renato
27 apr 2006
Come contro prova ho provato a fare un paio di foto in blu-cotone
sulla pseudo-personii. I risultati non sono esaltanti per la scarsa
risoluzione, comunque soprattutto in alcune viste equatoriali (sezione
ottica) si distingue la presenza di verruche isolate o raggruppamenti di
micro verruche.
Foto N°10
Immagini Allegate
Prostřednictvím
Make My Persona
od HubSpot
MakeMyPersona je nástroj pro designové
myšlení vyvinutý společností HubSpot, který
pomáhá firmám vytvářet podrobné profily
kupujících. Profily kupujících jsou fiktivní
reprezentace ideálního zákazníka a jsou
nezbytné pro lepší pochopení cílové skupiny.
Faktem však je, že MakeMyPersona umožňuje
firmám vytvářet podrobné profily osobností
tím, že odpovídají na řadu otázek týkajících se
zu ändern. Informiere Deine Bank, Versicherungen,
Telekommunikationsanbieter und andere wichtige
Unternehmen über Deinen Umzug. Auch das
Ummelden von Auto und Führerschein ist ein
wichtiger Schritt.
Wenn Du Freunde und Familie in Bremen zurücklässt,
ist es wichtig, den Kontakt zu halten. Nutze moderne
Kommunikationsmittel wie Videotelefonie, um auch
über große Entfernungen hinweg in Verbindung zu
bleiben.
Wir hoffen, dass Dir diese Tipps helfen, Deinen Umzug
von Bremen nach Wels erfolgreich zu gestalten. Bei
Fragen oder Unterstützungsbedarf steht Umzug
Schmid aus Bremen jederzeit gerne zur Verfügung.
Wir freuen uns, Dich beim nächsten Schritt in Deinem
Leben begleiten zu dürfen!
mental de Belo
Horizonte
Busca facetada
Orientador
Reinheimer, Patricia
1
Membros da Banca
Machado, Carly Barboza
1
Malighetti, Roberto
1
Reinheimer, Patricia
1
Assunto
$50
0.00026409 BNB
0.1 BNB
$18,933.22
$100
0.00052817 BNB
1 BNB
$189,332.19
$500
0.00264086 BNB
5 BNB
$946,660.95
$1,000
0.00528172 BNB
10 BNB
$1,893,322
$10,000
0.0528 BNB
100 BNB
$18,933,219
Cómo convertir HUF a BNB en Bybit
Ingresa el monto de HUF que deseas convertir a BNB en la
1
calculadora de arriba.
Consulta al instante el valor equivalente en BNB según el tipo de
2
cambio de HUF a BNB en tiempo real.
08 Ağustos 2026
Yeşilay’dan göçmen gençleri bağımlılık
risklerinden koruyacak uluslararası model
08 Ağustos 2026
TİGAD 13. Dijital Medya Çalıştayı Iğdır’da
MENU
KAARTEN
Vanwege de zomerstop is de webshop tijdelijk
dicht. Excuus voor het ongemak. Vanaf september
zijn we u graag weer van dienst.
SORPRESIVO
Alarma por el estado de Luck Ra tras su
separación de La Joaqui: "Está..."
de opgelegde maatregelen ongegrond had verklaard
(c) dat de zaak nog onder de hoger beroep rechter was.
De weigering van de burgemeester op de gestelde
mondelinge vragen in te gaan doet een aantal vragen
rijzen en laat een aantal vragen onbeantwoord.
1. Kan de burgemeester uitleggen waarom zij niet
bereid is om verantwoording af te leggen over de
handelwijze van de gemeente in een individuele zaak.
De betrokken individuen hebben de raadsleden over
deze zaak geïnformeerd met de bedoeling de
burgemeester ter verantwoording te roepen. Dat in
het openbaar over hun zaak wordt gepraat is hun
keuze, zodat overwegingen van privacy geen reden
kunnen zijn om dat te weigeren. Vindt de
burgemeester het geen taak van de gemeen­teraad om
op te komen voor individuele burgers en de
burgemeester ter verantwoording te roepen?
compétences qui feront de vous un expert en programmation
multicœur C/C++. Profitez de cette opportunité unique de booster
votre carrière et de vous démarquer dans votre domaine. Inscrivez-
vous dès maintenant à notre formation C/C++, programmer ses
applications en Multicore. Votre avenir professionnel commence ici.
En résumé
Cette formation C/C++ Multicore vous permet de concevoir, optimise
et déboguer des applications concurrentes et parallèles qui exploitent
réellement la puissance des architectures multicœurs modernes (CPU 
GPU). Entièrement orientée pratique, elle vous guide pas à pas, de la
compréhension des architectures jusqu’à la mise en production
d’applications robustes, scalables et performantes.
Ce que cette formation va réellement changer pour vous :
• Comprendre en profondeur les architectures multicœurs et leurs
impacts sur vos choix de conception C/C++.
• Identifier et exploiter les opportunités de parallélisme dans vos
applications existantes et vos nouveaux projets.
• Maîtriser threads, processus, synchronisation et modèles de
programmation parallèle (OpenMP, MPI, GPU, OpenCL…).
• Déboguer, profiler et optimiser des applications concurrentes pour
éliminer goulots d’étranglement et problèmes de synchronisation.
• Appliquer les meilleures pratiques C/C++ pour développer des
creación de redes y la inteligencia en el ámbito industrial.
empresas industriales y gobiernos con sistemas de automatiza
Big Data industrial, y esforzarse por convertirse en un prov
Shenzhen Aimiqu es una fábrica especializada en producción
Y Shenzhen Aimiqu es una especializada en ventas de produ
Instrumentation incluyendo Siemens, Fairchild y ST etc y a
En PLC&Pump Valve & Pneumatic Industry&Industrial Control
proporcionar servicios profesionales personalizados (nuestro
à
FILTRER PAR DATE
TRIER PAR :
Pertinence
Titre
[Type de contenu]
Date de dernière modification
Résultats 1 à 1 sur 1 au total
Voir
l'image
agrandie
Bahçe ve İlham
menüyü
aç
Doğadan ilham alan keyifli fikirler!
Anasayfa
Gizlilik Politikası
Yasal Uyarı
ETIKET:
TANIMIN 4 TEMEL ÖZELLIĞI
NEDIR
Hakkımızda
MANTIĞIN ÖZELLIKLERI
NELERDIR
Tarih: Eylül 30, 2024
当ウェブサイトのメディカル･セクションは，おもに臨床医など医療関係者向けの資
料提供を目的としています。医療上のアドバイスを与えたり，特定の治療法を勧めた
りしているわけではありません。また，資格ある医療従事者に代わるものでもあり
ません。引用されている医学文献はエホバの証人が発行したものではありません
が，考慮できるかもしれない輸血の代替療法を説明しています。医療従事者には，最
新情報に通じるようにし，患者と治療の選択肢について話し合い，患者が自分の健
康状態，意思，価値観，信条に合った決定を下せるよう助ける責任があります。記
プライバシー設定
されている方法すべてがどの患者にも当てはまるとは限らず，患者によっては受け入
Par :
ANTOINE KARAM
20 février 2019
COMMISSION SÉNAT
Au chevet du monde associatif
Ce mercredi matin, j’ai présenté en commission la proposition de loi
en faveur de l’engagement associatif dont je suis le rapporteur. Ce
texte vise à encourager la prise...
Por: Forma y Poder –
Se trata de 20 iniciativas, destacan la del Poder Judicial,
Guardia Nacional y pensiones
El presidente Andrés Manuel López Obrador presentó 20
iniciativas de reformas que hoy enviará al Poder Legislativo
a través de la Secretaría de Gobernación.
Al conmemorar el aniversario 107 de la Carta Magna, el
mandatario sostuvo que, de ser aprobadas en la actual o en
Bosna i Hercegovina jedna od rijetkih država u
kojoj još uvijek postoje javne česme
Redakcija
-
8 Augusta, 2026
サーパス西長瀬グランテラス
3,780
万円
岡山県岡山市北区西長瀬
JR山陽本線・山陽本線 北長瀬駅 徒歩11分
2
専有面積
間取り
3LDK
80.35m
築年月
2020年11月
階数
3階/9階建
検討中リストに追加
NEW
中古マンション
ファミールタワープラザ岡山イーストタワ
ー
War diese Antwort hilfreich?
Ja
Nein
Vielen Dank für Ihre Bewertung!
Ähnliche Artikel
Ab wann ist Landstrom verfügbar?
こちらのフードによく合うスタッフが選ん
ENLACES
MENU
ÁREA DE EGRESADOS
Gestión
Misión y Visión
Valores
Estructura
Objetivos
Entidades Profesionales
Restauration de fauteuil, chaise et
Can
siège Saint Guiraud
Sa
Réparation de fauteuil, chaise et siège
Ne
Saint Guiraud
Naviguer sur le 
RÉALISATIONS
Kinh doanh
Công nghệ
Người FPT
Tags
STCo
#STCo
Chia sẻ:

☆ ☆ ☆ ☆

The task
Say how many lines of the material above contain the string "HubSpot". Write nothing but the number.

Response box
2